つまり私は恋をしている



絶対に応援に来るなと、常日頃、口癖のように言いつけられていた。何故なのか、普通彼女が応援に行きたいと言えば快く「おう、絶対に俺を応援しろよな」とか言うのが彼氏というもんじゃあないだろうか、と苗字は思った。なのに、磯崎はそれを突っぱねるようにいつも来るな来るな、絶対に。でないとお前を絶望させるぞとか言い出すので、絶望は磯崎の口癖かとからかってやった。本当は苗字は応援に行きたいと思っていた。マネージャーでもなんでもないし、フィフスセクターとかよくわからないけど、負け戦と勝ち戦があるのは知っているし、負け戦がどんなに無様な物でも受け入れる自信があった。だから、磯崎の反応は中々に解せなかった。何故、此処まで拘泥するのか、わからないのだ。



今度こっそりと応援に行ってしまおうかと考えたけれど磯崎の性質を考えると、烈火の如く怒り狂って、部員にも厳しく当たってしまうんじゃないだろうかと懸念もされる。

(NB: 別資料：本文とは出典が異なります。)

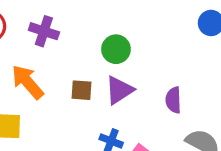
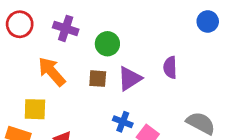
green circle: (116, 49) -> (107, 44), moved
purple semicircle: (173, 100) -> (170, 67), moved

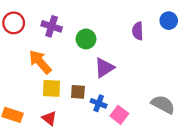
purple semicircle: (170, 67) -> (138, 31), moved
brown square: (98, 79) -> (78, 92), moved
yellow square: (35, 109) -> (52, 88), moved

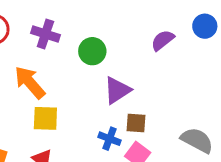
purple semicircle: (138, 31) -> (163, 40), turned 54
brown square: (78, 92) -> (136, 123), moved

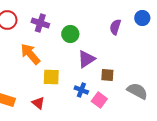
purple semicircle: (163, 40) -> (115, 27), turned -35
yellow square: (45, 118) -> (51, 77), moved
brown square: (136, 123) -> (107, 75), moved

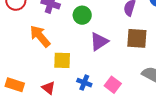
brown square: (107, 75) -> (137, 38), moved, size x1.5
blue cross: (81, 90) -> (84, 83), moved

矢張りそうなると行かないという選択肢しか残らない、残念だが磯崎を応援することは苗字には出来なさそうだった。どうして駄目なのか篠山に相談してみた。「やっぱり格好悪い所は見られたくないからじゃない?」と尤もそうな事を分厚い唇から紡ぎ出した。しかしまあ、苗字としてはそんな格好悪い部分も含めて磯崎が愛しいわけで、全てを受け入れる覚悟があるのにと、到底、納得できない回答でもあった。篠山がうーんと、緩く腕を組んで考え込むような仕草を見せた。「そうだ、俺が磯崎に交渉してあげるよ」「お願い!」



篠山の協力をもってしても磯崎の意思、および意見は変わることが無かった。来るな!の一点張りである。何でなのと食い下がると磯崎がため息とともに顔に手を当てた。何か言いにくそうに口をもごもごと動かしているのが見える。いつもの鋭い瞳も健康的な色の肌も少しだけ赤みを帯びているように見えた。「来るな、本当に来るなよ。ふりとかじゃねぇぞ、」「わかっているよ」「負け戦を見られるのが嫌って言うのも一つの言い訳だけど、実はもう一つある、笑うなよ」「笑わないよ」此処まで真剣な磯崎を前にして笑うなんて失礼な話である。磯崎が一回しか言わねェから耳の穴かっぽじって聞いておけよと言ったので、苗字は全神経を耳に集中させた。



「お前が見に来ると、調子がでねぇんだよ……お前の事を探しちまうし、名前のことばかりが頭を支配しちまうだろうが!それくらい察しろよ、ばーか!」磯崎がもう二度といわねぇ!と言って、それきり塞ぎ込んでしまった。「研磨、私の事なんか空気だと思って、プレイに集中してよ、私、研磨の格好いい所みたいよ」「できねぇよ!そんなに器用じゃねぇから!」あー、もうこの話は無しだ無し!と磯崎が手を小動物を追い払うようにしっしっとやったので今回もこの話はお流れになりそうだ。でも、苗字は前の様に嫌な気分もしなかったし、寧ろ少しだけ嬉しい気持ちにさせられたのだった。